The inclusion of ROR in the Crossref metadata will help everyone in the scholarly ecosystem make critical connections more easily. For example, research institutions need to monitor and measure their output by the articles and other resources their researchers have produced. Journals need to know with which institutions authors are affiliated to determine eligibility for institutionally sponsored publishing agreements. Funders need to be able to discover and track the research and researchers they have supported. Academic librarians need to easily find all of the publications associated with their campus.
Earlier this month, GRID and ROR announced that after working together to seed the community-run Research Organization Registry, GRID would be retiring from public service and handing the proverbial torch over to ROR as the scholarly community’s reliable universal open identifier for affiliations. That means that our members who have been using GRID now need to consider their move to ROR and think about how they can add ROR IDs into the metadata that they manage and share through Crossref.
The plan
We’ve been able to include ROR IDs for our grant metadata schema as affiliation information for two years, since July 2019. And the Australia Research Data Commons (ARDC) was the first member to add ROR IDs to the Crossref system in 2020. In early July, we completed the work to accept ROR IDs for affiliation assertions for all other types of records with an affiliation or institution element, such as journal articles, book chapters, preprints, datasets, dissertations, and many more.
Next, we will commence the plans to support ROR in our other tools and services, such as Participation Reports. We’ll work on alignment with the Open Funder Registry and share our plans to collect the information via the new user interface we’re developing for registering and managing metadata. Open Journal Systems (OJS) already has a ROR Plugin, developed by the German National Library of Science and Technology (TIB). This supports the collection of ROR IDs and future releases of this plugin and the OJS DOI plugin will allow including ROR IDs in the metadata sent to Crossref, to support thousands of our members to share ROR IDs via their Crossref metadata.
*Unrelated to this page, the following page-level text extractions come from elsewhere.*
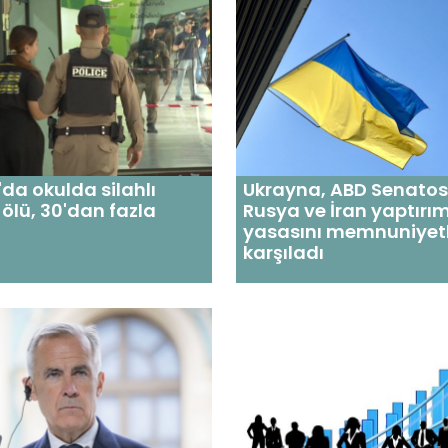
da okulda silahlı
Ukrayna, ABD Senato
8 ölü, 30'dan fazla
Rusya ve İran yaptırım
yasasını memnuniyet
karşıladı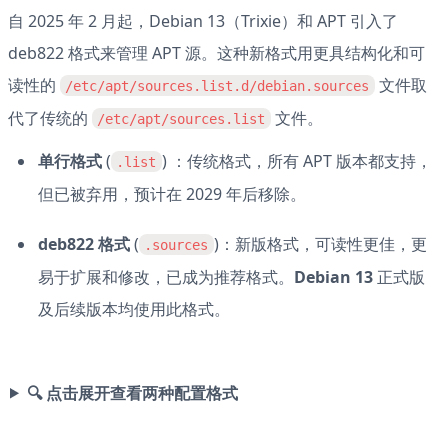
自 2025 年 2 月起，Debian 13（Trixie）和 APT 引入了 
deb822 格式来管理 APT 源。这种新格式用更具结构化和可
读性的 ⁠
 文件取
/etc/apt/sources.list.d/debian.sources
代了传统的 
 文件。
⁠/etc/apt/sources.list
单行格式
 (
) ：传统格式，所有 APT 版本都支持，
.list
但已被弃用，预计在 2029 年后移除。
deb822 格式
 (
)：新版格式，可读性更佳，更
.sources
易于扩展和修改，已成为推荐格式。
Debian 13
 正式版
及后续版本均使用此格式。
🔍 点击展开查看两种配置格式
We also aim to add ROR to our metadata retrieval options, including the REST API, which recently saw the start of an unblocking with our move to a more robust technical foundation.
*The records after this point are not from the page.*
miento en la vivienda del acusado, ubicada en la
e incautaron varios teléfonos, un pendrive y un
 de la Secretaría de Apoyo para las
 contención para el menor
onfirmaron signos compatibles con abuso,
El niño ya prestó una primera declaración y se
The call for participation
Many Crossref publishers, funders, and service providers are already planning to integrate ROR with their systems, map their affiliation data to ROR, and include ROR in Crossref metadata. In addition to publishers and funders, libraries, repositories, and other stakeholders are developing support for ROR. For example, the Plan S Journal Checker tool uses ROR IDs to let people check whether a particular journal is compliant with an author’s funder and institutional open access policies. In addition, the ROR website shows a growing list of active and in-progress ROR integrations.
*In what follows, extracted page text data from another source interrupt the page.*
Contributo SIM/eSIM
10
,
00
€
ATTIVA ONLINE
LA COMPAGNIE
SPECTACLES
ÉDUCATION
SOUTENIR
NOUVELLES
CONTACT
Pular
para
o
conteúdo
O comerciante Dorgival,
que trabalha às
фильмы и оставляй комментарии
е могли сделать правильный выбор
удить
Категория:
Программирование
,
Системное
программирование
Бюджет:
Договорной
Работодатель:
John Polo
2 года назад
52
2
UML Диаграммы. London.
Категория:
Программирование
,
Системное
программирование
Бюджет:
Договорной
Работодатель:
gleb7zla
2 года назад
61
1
Crossref members registering research grants via Altum’s ProposalCentral system can already add ROR IDs. Now those registering articles, books, preprints, datasets, dissertations, and other research objects, can start including much clearer and all-important affiliation metadata as part of their content registration going forward. As with all newly-introduced metadata elements, we recommend adding ROR IDs from now and ongoing, but planning a distinct project to backfill older records. We know that more than 80% of records have been updated and enriched at least once with additional and cleaner metadata, so as members do this routinely, they can include ROR IDs alongside updating URLs, license or funding information, and other metadata.